Scientists at the CDC attributed the decline in coverage in part to missed child health checkups, which pediatricians said some families avoided during the pandemic for fear of coming in contact with children with Covid. The agency said disruptions to education, including relaxed immunization requirements for remote students and heavy demands on school nurses, could also have contributed to reduced vaccination rates.
Pediatricians said in interviews that those issues had also clashed with the increasing amount of vaccine misinformation targeting the coronavirus shots, which they said had also fueled more resistance to common vaccines.
“There is a higher proportion of parents questioning routine vaccines,” said Dr. Jason V. Terk, a pediatrician who practices in suburban Dallas and who also serves as a spokesperson for the American Academy of Pediatrics.
“The experience of the pandemic and the agenda-driven misinformation that has been pushed out regarding Covid vaccines,” he added, “had fueled the fire of mistrust and skepticism that is actually a kind of new pandemic of hesitation for routine vaccines. †
Public health experts also noted a move by some state lawmakers to impose new restrictions around requiring vaccines, though they said many bills were still pending.
The CDC study found no evidence of a wave of families seeking waivers during the pandemic: It said the percentage of preschoolers with an exemption for one or more required vaccines was 2.2 percent in 2020-21, similar to the figure a was reported years earlier.

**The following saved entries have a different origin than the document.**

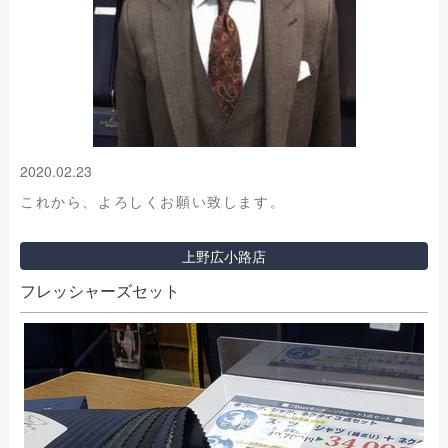
2020.02.23
これから、よろしくお願い致します。
上野広小路店
フレッシャーズセット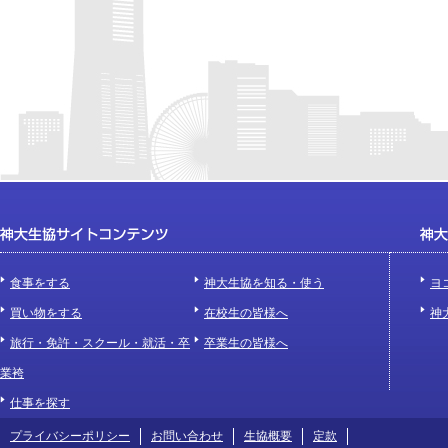
食事をする
神大生協を知る・使う
ヨ
買い物をする
在校生の皆様へ
神
旅行・免許・スクール・就活・卒
卒業生の皆様へ
業袴
仕事を探す
プライバシーポリシー
お問い合わせ
生協概要
定款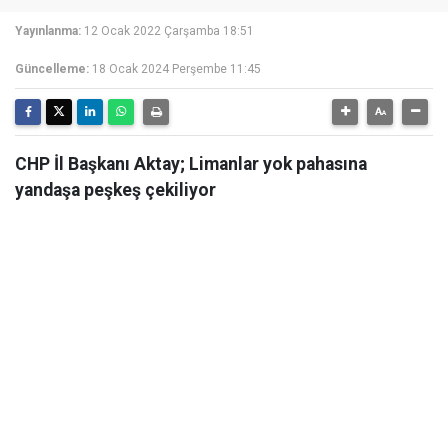
Yayınlanma:
12 Ocak 2022 Çarşamba 18:51
Güncelleme:
18 Ocak 2024 Perşembe 11:45
CHP İl Başkanı Aktay; Limanlar yok pahasına
yandaşa peşkeş çekiliyor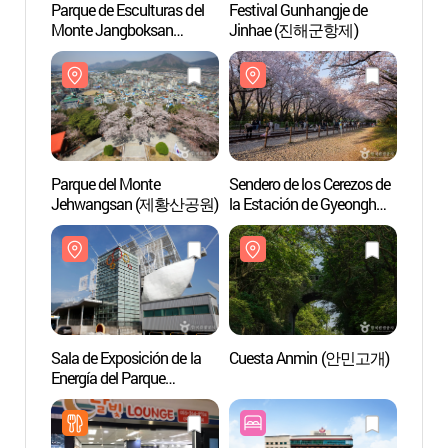
Parque de Esculturas del
Festival Gunhangje de
Parque
Monte Jangboksan
Jinhae (진해군항제)
Monte
(장복산조각공원)
(장복
Parque del Monte
Sendero de los Cerezos de
Sender
Jehwangsan (제황산공원)
la Estación de Gyeonghwa
la Es
(경화역 벚꽃길)
(경화
Sala de Exposición de la
Cuesta Anmin (안민고개)
Cues
Energía del Parque
Científico de Medio
Ambiente y Energía
(에너지환경과학공원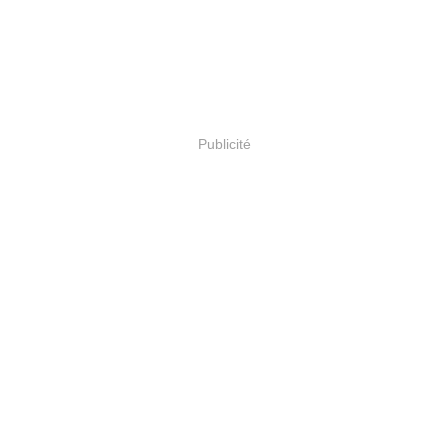
Publicité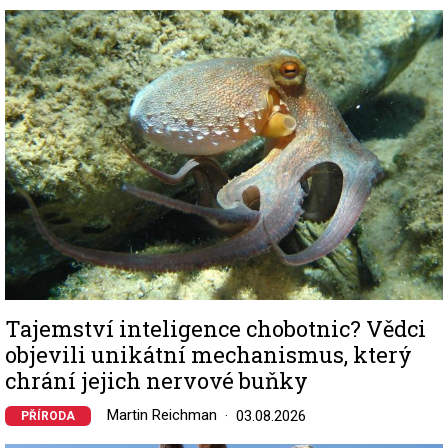
Image
Tajemství inteligence chobotnic? Vědci
objevili unikátní mechanismus, který
chrání jejich nervové buňky
Martin Reichman
03.08.2026
PŘÍRODA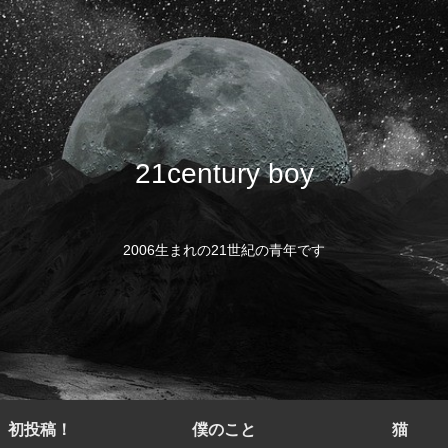
21century boy
2006生まれの21世紀の青年です
初投稿！
僕のこと
猫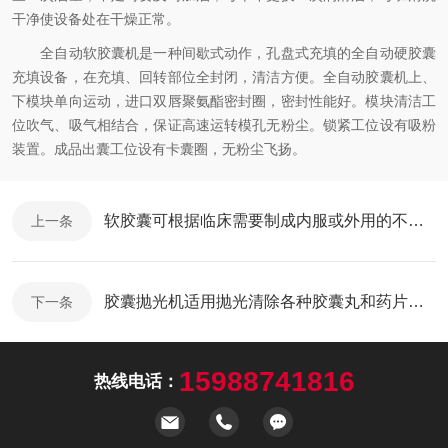
干净使设备处在干燥正常。
全自动软胶囊机是一种间歇式动作，孔盘式充填的全自动硬胶囊
充填设备，在充填、回转部位全封闭，清洁方便。全自动胶囊机上、
下模块单向运动，进口双唇聚氨酯密封圈，密封性能好。模块清洁工
位吹气、吸气相结合，保证高速运转模孔无粉尘。锁紧工位设有吸粉
装置。成品出囊工位设有卡囊圈，无粉尘飞扬。
软胶囊可根据临床需要制成内服或外用的不同品种
上一条
胶囊抛光机适用抛光清除各种胶囊丸和药片的表面粉末
下一条
15988741816
热线电话：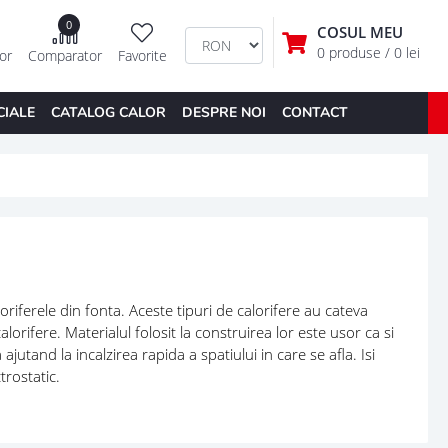
0
COSUL MEU
0 produse
/ 0 lei
tor
Comparator
Favorite
CIALE
CATALOG CALOR
DESPRE NOI
CONTACT
iferele din fonta. Aceste tipuri de calorifere au cateva
orifere. Materialul folosit la construirea lor este usor ca si
jutand la incalzirea rapida a spatiului in care se afla. Isi
trostatic.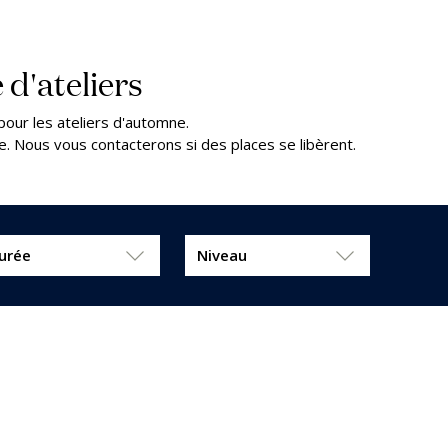
 d'ateliers
pour les ateliers d'automne.
nte. Nous vous contacterons si des places se libèrent.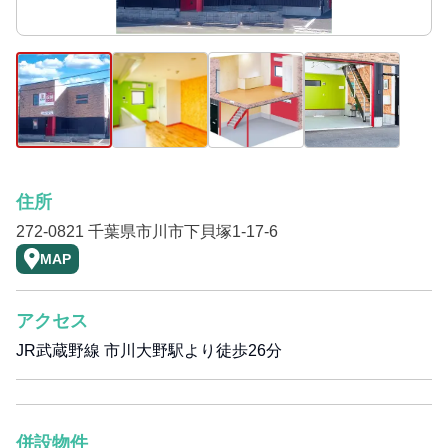
住所
272-0821 千葉県市川市下貝塚1-17-6
MAP
アクセス
JR武蔵野線 市川大野駅より徒歩26分
併設物件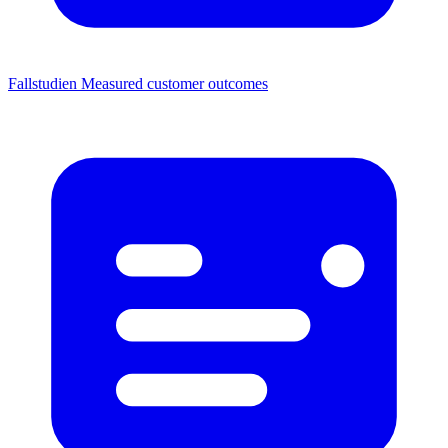
Fallstudien
Measured customer outcomes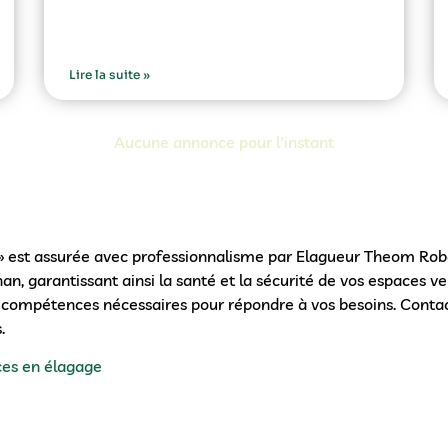
Lire la suite »
Aucune annonce pour l'instant
 est assurée avec professionnalisme par Elagueur Theom Robe
an, garantissant ainsi la santé et la sécurité de vos espaces ver
es compétences nécessaires pour répondre à vos besoins. Cont
.
ces en élagage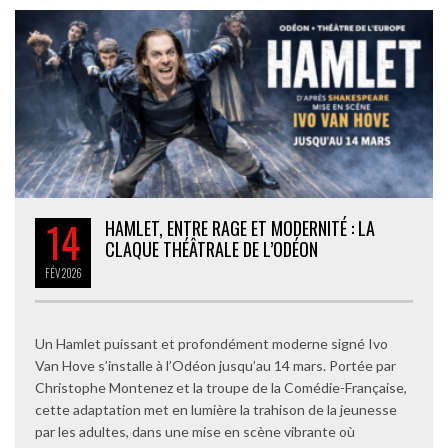
14
HAMLET, ENTRE RAGE ET MODERNITÉ : LA
CLAQUE THÉÂTRALE DE L’ODÉON
FÉV
2026
Un Hamlet puissant et profondément moderne signé Ivo
Van Hove s’installe à l’Odéon jusqu’au 14 mars. Portée par
Christophe Montenez et la troupe de la Comédie-Française,
cette adaptation met en lumière la trahison de la jeunesse
par les adultes, dans une mise en scène vibrante où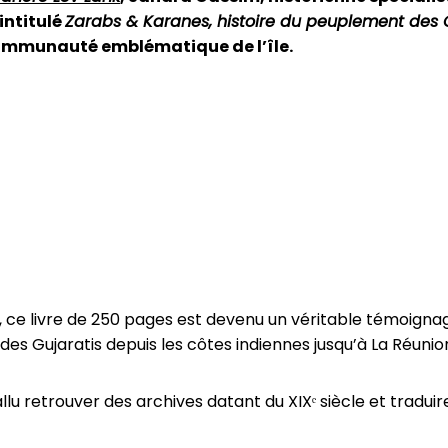
intitulé
Zarabs & Karanes, histoire du peuplement des 
 communauté emblématique de l’île.
, ce livre de 250 pages est devenu un véritable témoignage
 des Gujaratis depuis les côtes indiennes jusqu’à La Réun
 a fallu retrouver des archives datant du XIXᵉ siècle et tra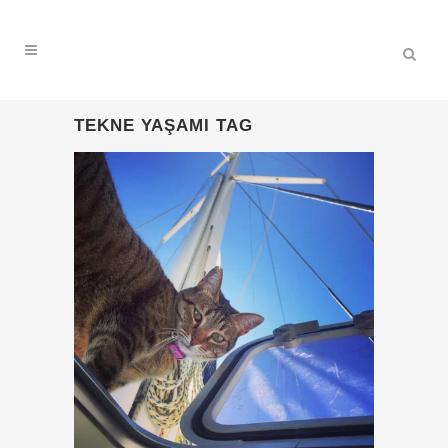
TEKNE YAŞAMI TAG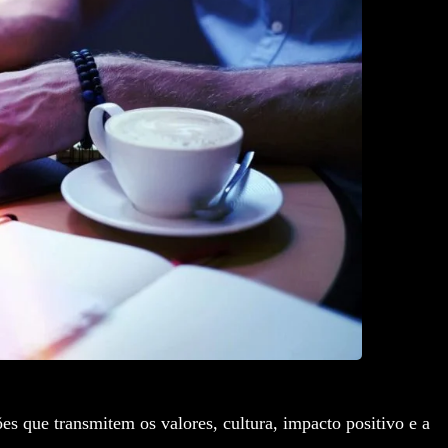
 que transmitem os valores, cultura, impacto positivo e a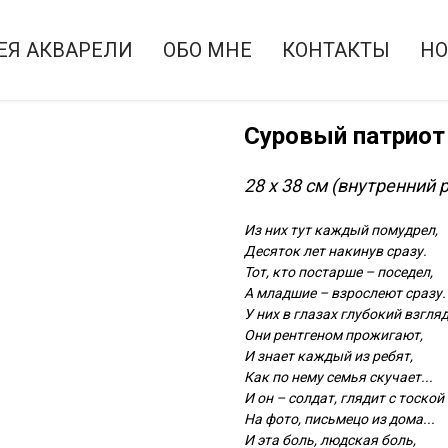
ЕЯ АКВАРЕЛИ
ОБО МНЕ
КОНТАКТЫ
НО
Суровый патриот
28 х 38 см (внутренний 
Из них тут каждый помудрел,
Десяток лет накинув сразу.
Тот, кто постарше – поседел,
А младшие – взрослеют сразу.
У них в глазах глубокий взгляд
Они рентгеном прожигают,
И знает каждый из ребят,
Как по нему семья скучает...
И он – солдат, глядит с тоской
На фото, письмецо из дома...
И эта боль, людская боль,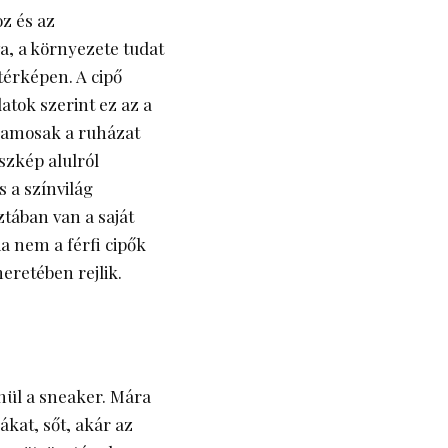
z és az
va, a környezete tudat
 térképen. A cipő
atok szerint ez az a
jlamosak a ruházat
szkép alulról
s a színvilág
ztában van a saját
ia nem a férfi cipők
eretében rejlik.
nül a sneaker. Mára
ákat, sőt, akár az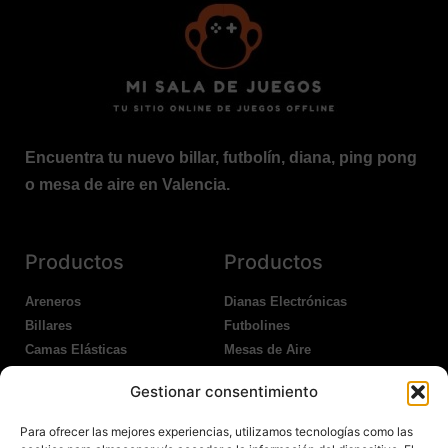
Encuentra tu nuevo billar, futbolín, diana, ping pong
o mesa de aire en Valencia.
Productos
Productos
Areneros
Dianas Electrónicas
Billares
Futbolines
Camas Elásticas
Mesas de Aire
Coches Kart
Ping Pong Interior
Gestionar consentimiento
Columpios
Ping Pong Exterior
Para ofrecer las mejores experiencias, utilizamos tecnologías como las
Nosotros
Legales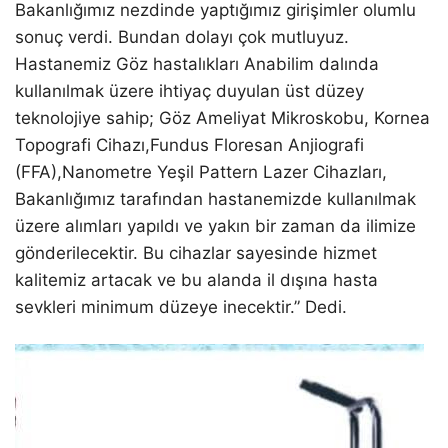
Bakanlığımız nezdinde yaptığımız girişimler olumlu
sonuç verdi. Bundan dolayı çok mutluyuz.
Hastanemiz Göz hastalıkları Anabilim dalında
kullanılmak üzere ihtiyaç duyulan üst düzey
teknolojiye sahip; Göz Ameliyat Mikroskobu, Kornea
Topografi Cihazı,Fundus Floresan Anjiografi
(FFA),Nanometre Yeşil Pattern Lazer Cihazları,
Bakanlığımız tarafından hastanemizde kullanılmak
üzere alımları yapıldı ve yakın bir zaman da ilimize
gönderilecektir. Bu cihazlar sayesinde hizmet
kalitemiz artacak ve bu alanda il dışına hasta
sevkleri minimum düzeye inecektir.” Dedi.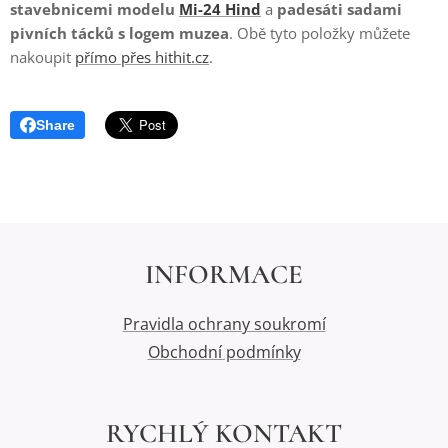
stavebnicemi modelu
Mi-24 Hind
a
padesáti sadami
pivních tácků s logem muzea
. Obě tyto položky můžete
nakoupit
přímo přes hithit.cz
.
Share
INFORMACE
Pravidla ochrany soukromí
Obchodní podmínky
RYCHLÝ KONTAKT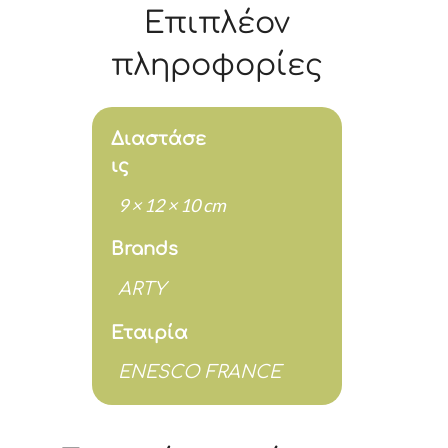
"Vague"
Επιπλέον
Hokusai
300
πληροφορίες
ml
13x12
Διαστάσε
cm
ις
ποσότητα
9 × 12 × 10 cm
Brands
ARTY
Εταιρία
ENESCO FRANCE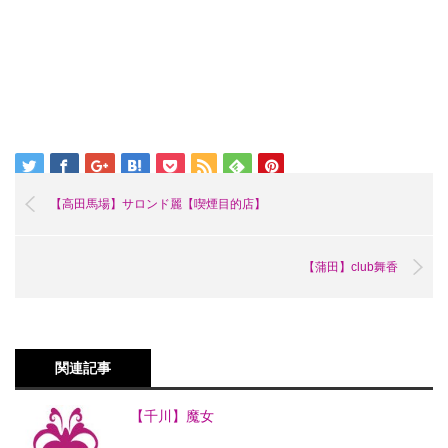
【高田馬場】サロンド麗【喫煙目的店】
【蒲田】club舞香
関連記事
【千川】魔女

The agency said it estimated vaccination rates based on counts from federally funded immunization programs that work with schools and local education departments to research students’ vaccination and exemption status. It noted that at times the pandemic had disrupted efforts to collect and report on vaccination data and that estimates of national coverage for 2020-21 include only 47 of the 50 states and Washington, D.C.
Earlier in the pandemic, signs of declining childhood vaccination rates had emerged, including reduced vaccine orders from states as part of a federally funded program for uninsured patients.
dr. Gary Kirkilas, a pediatrician in Phoenix who cares for patients whose families are often poor or homeless, said conversations about vaccines with the families of pre-kindergarten children are often straightforward. After all, he said, the injections needed at that age are often effective booster-dose vaccines given at a younger age.
But he said vaccinating children in families that were transient, unaccustomed to regular doctor visits, or suspicious of the medical community, required special attention. Skipping child welfare checks during the pandemic exacerbated those problems, said Dr. Kirkilas.
And as a segment of families arrived eager for their children to receive vaccines to protect against Covid and other diseases, another was more resistant than ever.
“All the rumor about childhood vaccines and misinformation going on at the time – that kind of reinforced that particular segment of families where ‘I’m suspicious of the flu vaccine and then suspicious of the Covid vaccine. and maybe I’m starting to distrust vaccines in general,” he said.
CDC scientists said they were hopeful that the return of personal education would accelerate efforts to catch up with children on routine vaccines. They encouraged schools to send reminders to families whose children were behind and said doctors’ offices should warn families that children should have extra shots.